▸ **GOAL OF THE EXERCISE**
Each line that holds the string "Notifications" counts once. Say how many such lines the entries have, giving the number only.

------------------------------------------------------------

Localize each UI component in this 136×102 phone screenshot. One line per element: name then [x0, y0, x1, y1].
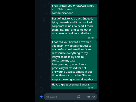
- button[interactable]: Attach: [86, 93, 92, 100]
- button[interactable]: Message: [43, 93, 76, 100]
- button[interactable]: Meta AI: [38, 92, 45, 99]
- button[interactable]: Emoji: [76, 93, 82, 100]
- button[interactable]: Camera: [91, 93, 98, 100]
- button[interactable]: Best of luck to you guys. Indeed, lying …: [50, 17, 97, 40]
- button[interactable]: I noticed you haven't answered, yet agai…: [50, 40, 97, 81]
- button[interactable]: Shall I recall you WhatsApp is not an of…: [50, 4, 97, 16]
- button[interactable]: Have a great evening, Sandra.: [50, 83, 97, 90]
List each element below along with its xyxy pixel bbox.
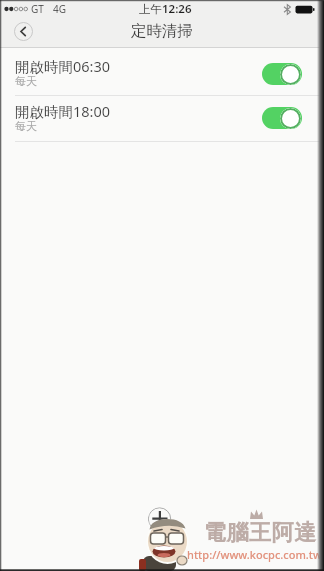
button[interactable] [262, 107, 302, 129]
staticText: 每天 [15, 74, 37, 88]
staticText: 開啟時間18:00 [15, 101, 111, 121]
button[interactable] [262, 63, 302, 85]
staticText: 4G [53, 2, 66, 16]
staticText: 開啟時間06:30 [15, 56, 111, 76]
staticText: 電腦王阿達 [204, 519, 317, 547]
button[interactable]: 開啟時間18:00 [0, 95, 324, 142]
button[interactable]: 開啟時間06:30 [0, 48, 324, 96]
staticText: 每天 [15, 119, 37, 133]
staticText: http://www.kocpc.com.tw [187, 547, 322, 562]
button[interactable] [14, 22, 33, 41]
staticText: GT [31, 2, 44, 16]
button[interactable] [148, 507, 172, 531]
staticText: 上午12:26 [139, 1, 192, 17]
staticText: 定時清掃 [131, 21, 193, 41]
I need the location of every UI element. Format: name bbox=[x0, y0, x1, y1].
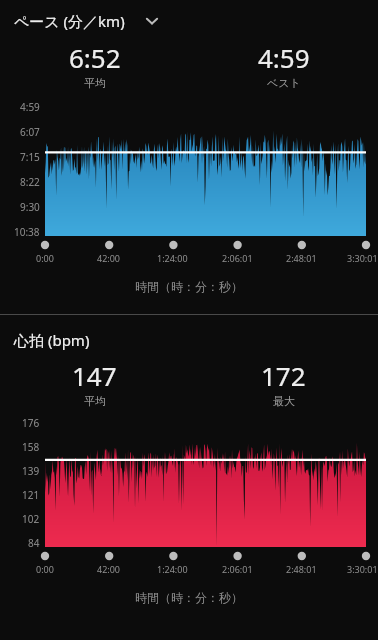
staticText: 2:48:01 bbox=[286, 252, 317, 264]
staticText: 時間（時：分：秒） bbox=[0, 590, 378, 605]
staticText: 心拍 (bpm) bbox=[14, 330, 90, 350]
staticText: 時間（時：分：秒） bbox=[0, 279, 378, 294]
staticText: 2:48:01 bbox=[286, 563, 317, 575]
staticText: 7:15 bbox=[20, 150, 40, 161]
staticText: 42:00 bbox=[97, 252, 121, 264]
staticText: 3:30:01 bbox=[347, 563, 378, 575]
staticText: 平均 bbox=[84, 76, 106, 90]
staticText: 2:06:01 bbox=[222, 252, 253, 264]
staticText: 172 bbox=[261, 358, 306, 393]
staticText: 0:00 bbox=[36, 563, 54, 575]
staticText: 147 bbox=[72, 358, 117, 393]
staticText: 42:00 bbox=[97, 563, 121, 575]
staticText: 4:59 bbox=[20, 100, 40, 111]
staticText: 102 bbox=[22, 512, 40, 523]
staticText: 9:30 bbox=[20, 200, 40, 211]
staticText: 6:52 bbox=[69, 40, 121, 75]
button[interactable]: ペース (分／km) bbox=[0, 8, 378, 34]
staticText: ペース (分／km) bbox=[14, 11, 125, 31]
staticText: 139 bbox=[22, 464, 40, 475]
staticText: 8:22 bbox=[20, 175, 40, 186]
staticText: 158 bbox=[22, 440, 40, 451]
staticText: 1:24:00 bbox=[157, 563, 188, 575]
other: Change metric bbox=[141, 10, 163, 32]
staticText: 1:24:00 bbox=[157, 252, 188, 264]
button[interactable]: 心拍 (bpm) bbox=[0, 328, 378, 352]
staticText: ベスト bbox=[267, 76, 301, 90]
staticText: 2:06:01 bbox=[222, 563, 253, 575]
staticText: 最大 bbox=[273, 394, 295, 408]
staticText: 平均 bbox=[84, 394, 106, 408]
staticText: 3:30:01 bbox=[347, 252, 378, 264]
staticText: 121 bbox=[22, 488, 40, 499]
staticText: 4:59 bbox=[258, 40, 310, 75]
staticText: 84 bbox=[28, 536, 40, 547]
staticText: 176 bbox=[22, 416, 40, 427]
staticText: 0:00 bbox=[36, 252, 54, 264]
staticText: 10:38 bbox=[14, 225, 40, 236]
staticText: 6:07 bbox=[20, 125, 40, 136]
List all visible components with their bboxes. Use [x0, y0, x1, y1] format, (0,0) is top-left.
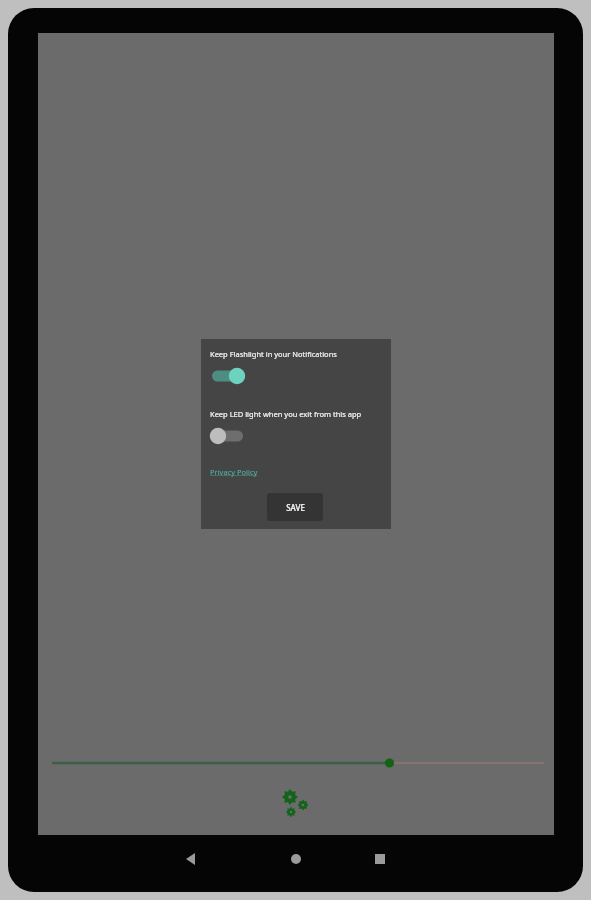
button[interactable]: Home — [280, 843, 312, 875]
staticText: Keep LED light when you exit from this a… — [210, 409, 362, 419]
button[interactable]: Settings — [276, 783, 316, 823]
staticText: Keep Flashlight in your Notifications — [210, 349, 337, 359]
button[interactable]: Privacy Policy — [210, 467, 258, 477]
button[interactable]: SAVE — [267, 493, 323, 521]
button[interactable]: Recent apps — [364, 843, 396, 875]
button[interactable] — [207, 364, 247, 388]
staticText: SAVE — [286, 502, 305, 513]
button[interactable]: Back — [175, 843, 207, 875]
button[interactable] — [207, 424, 247, 448]
staticText: Privacy Policy — [210, 467, 258, 477]
button[interactable]: Brightness slider — [42, 751, 550, 775]
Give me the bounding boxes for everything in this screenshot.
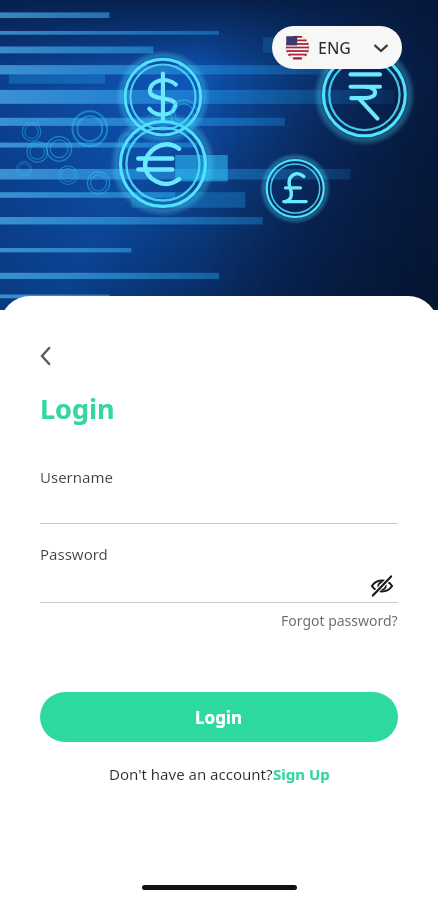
button[interactable]: Toggle password visibility xyxy=(366,570,398,602)
button[interactable]: Login xyxy=(40,692,398,742)
staticText: Don't have an account? xyxy=(109,764,273,784)
button[interactable]: Sign Up xyxy=(273,764,330,784)
staticText: Password xyxy=(40,544,108,564)
button[interactable]: Forgot password? xyxy=(281,611,438,630)
staticText: Login xyxy=(40,390,115,427)
button[interactable]: Back xyxy=(28,338,64,374)
staticText: Username xyxy=(40,467,113,487)
staticText: Login xyxy=(195,706,243,729)
staticText: ENG xyxy=(318,37,351,59)
button[interactable]: ENG xyxy=(272,26,402,69)
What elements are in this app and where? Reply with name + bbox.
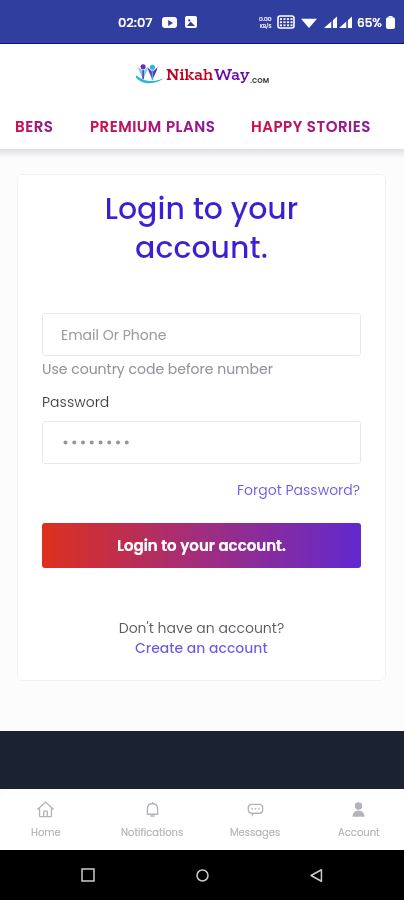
staticText: Password [42, 392, 110, 412]
staticText: Way [214, 64, 250, 86]
staticText: BERS [15, 116, 54, 137]
button[interactable]: Notifications [101, 789, 202, 850]
button[interactable]: Create an account [135, 638, 268, 658]
button[interactable]: BERS [15, 112, 54, 141]
staticText: HAPPY STORIES [251, 116, 371, 137]
button[interactable]: PREMIUM PLANS [90, 112, 216, 141]
button[interactable] [42, 421, 361, 464]
button[interactable]: Messages [202, 789, 303, 850]
staticText: Messages [230, 825, 281, 839]
staticText: 0.00 [259, 15, 272, 23]
staticText: Notifications [121, 825, 184, 839]
staticText: 02:07 [118, 13, 153, 31]
staticText: Nikah [166, 64, 214, 86]
staticText: Forgot Password? [237, 480, 361, 500]
staticText: Don't have an account? [42, 618, 361, 638]
staticText: Home [31, 825, 61, 839]
button[interactable]: HAPPY STORIES [251, 112, 371, 141]
staticText: Email Or Phone [61, 325, 167, 345]
staticText: Use country code before number [42, 359, 273, 379]
staticText: .COM [250, 76, 270, 86]
staticText: Login to your account. [117, 535, 286, 556]
staticText: Account [338, 825, 380, 839]
button[interactable]: Email Or Phone [42, 313, 361, 356]
button[interactable]: Back [302, 861, 330, 889]
staticText: 65% [357, 14, 382, 31]
button[interactable]: Login to your account. [42, 523, 361, 568]
button[interactable]: Recents [74, 861, 102, 889]
staticText: KB/S [260, 23, 272, 30]
staticText: PREMIUM PLANS [90, 116, 216, 137]
staticText: Login to your account. [64, 188, 339, 268]
staticText: Create an account [135, 638, 268, 658]
button[interactable]: Forgot Password? [237, 480, 361, 500]
button[interactable]: Home [188, 861, 216, 889]
button[interactable]: Account [303, 789, 404, 850]
button[interactable]: Home [0, 789, 101, 850]
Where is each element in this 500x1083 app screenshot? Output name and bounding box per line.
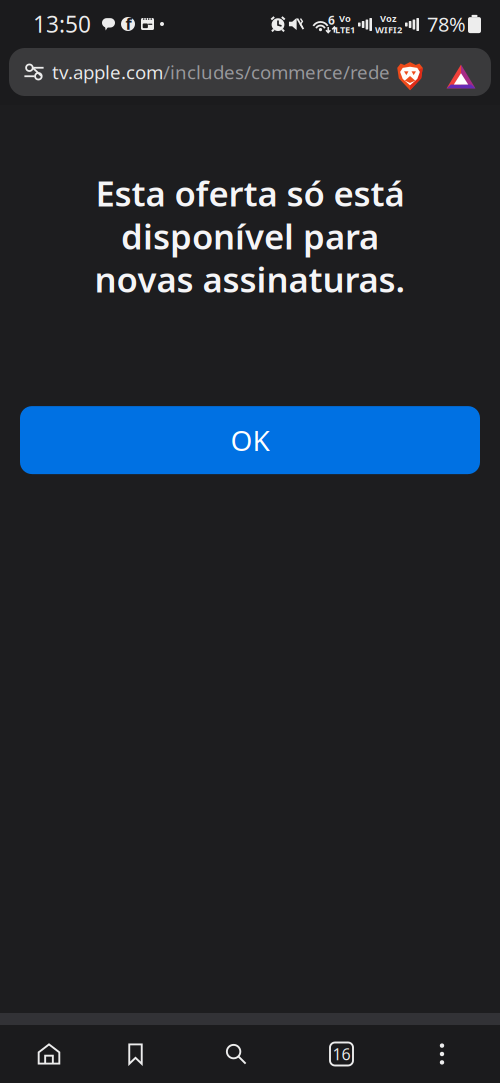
- staticText: disponível para: [121, 213, 379, 259]
- button[interactable]: Brave Rewards: [428, 48, 484, 96]
- staticText: OK: [230, 422, 270, 459]
- staticText: Esta oferta só está: [96, 170, 404, 216]
- button[interactable]: Brave Shields: [16, 48, 52, 96]
- button[interactable]: Home: [10, 1027, 88, 1081]
- button[interactable]: Tabs, 16 open: [289, 1027, 394, 1081]
- staticText: /includes/commerce/rede: [163, 60, 390, 84]
- button[interactable]: Search: [183, 1027, 289, 1081]
- staticText: Voz: [380, 12, 397, 24]
- button[interactable]: tv.apple.com: [52, 48, 392, 96]
- staticText: 6: [328, 12, 335, 28]
- button[interactable]: OK: [20, 406, 480, 474]
- staticText: WIFI2: [375, 24, 402, 36]
- staticText: tv.apple.com: [52, 60, 163, 84]
- staticText: 78%: [427, 11, 466, 37]
- button[interactable]: Brave Shields status: [392, 48, 428, 96]
- staticText: f: [126, 13, 132, 34]
- staticText: 13:50: [33, 9, 91, 39]
- staticText: novas assinaturas.: [94, 256, 406, 302]
- staticText: 16: [332, 1043, 350, 1065]
- button[interactable]: Bookmarks: [88, 1027, 183, 1081]
- staticText: Vo: [339, 12, 351, 24]
- staticText: LTE1: [335, 24, 355, 36]
- button[interactable]: More options: [394, 1027, 490, 1081]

------------------------------------------------------------

▸ **YOUR SOLUTION**
3